#### DATA RECORDS
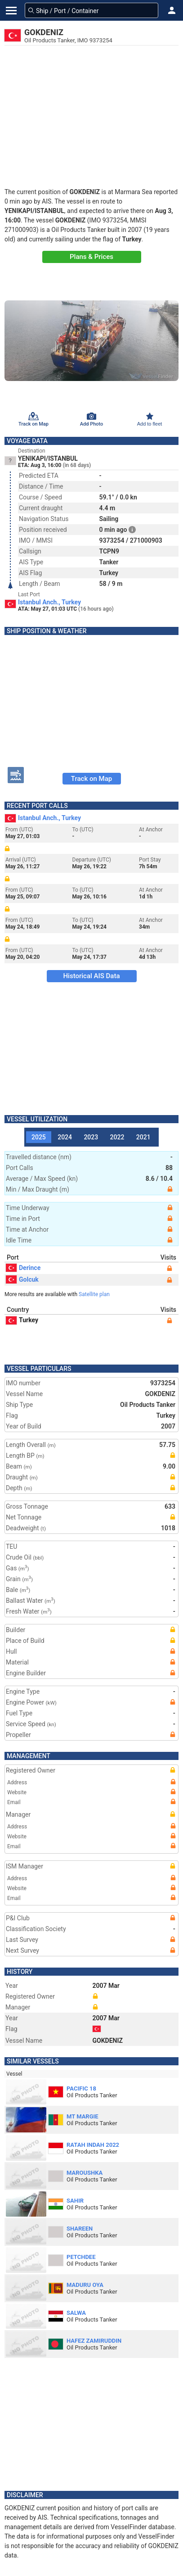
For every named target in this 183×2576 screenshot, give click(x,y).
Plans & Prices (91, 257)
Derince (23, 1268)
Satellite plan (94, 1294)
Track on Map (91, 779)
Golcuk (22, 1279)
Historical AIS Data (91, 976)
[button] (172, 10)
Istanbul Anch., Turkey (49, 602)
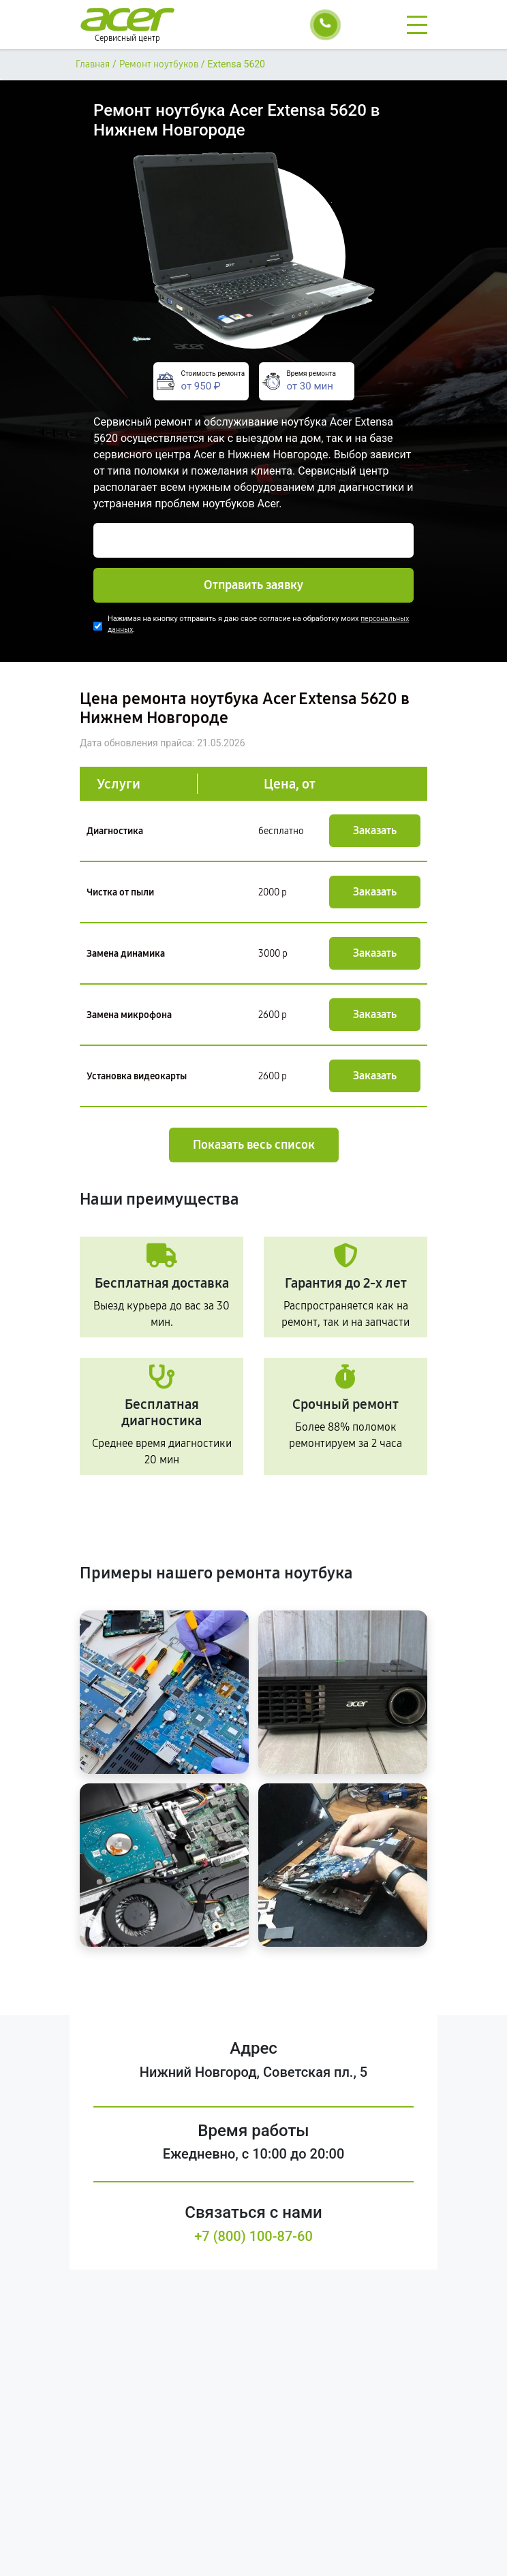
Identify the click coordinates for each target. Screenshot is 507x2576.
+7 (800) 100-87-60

#### ASSIGNED TASK
With the pictures left out, copy exactly the lines above from the line containing "Historical AIS Data (91, 976)" through the last line of the entries.

#### OUTPUT OF THE TASK
Historical AIS Data (91, 976)
[button] (172, 10)
Istanbul Anch., Turkey (49, 602)
Identify the click coordinates for each target. Screenshot is 507x2576.
+7 (800) 100-87-60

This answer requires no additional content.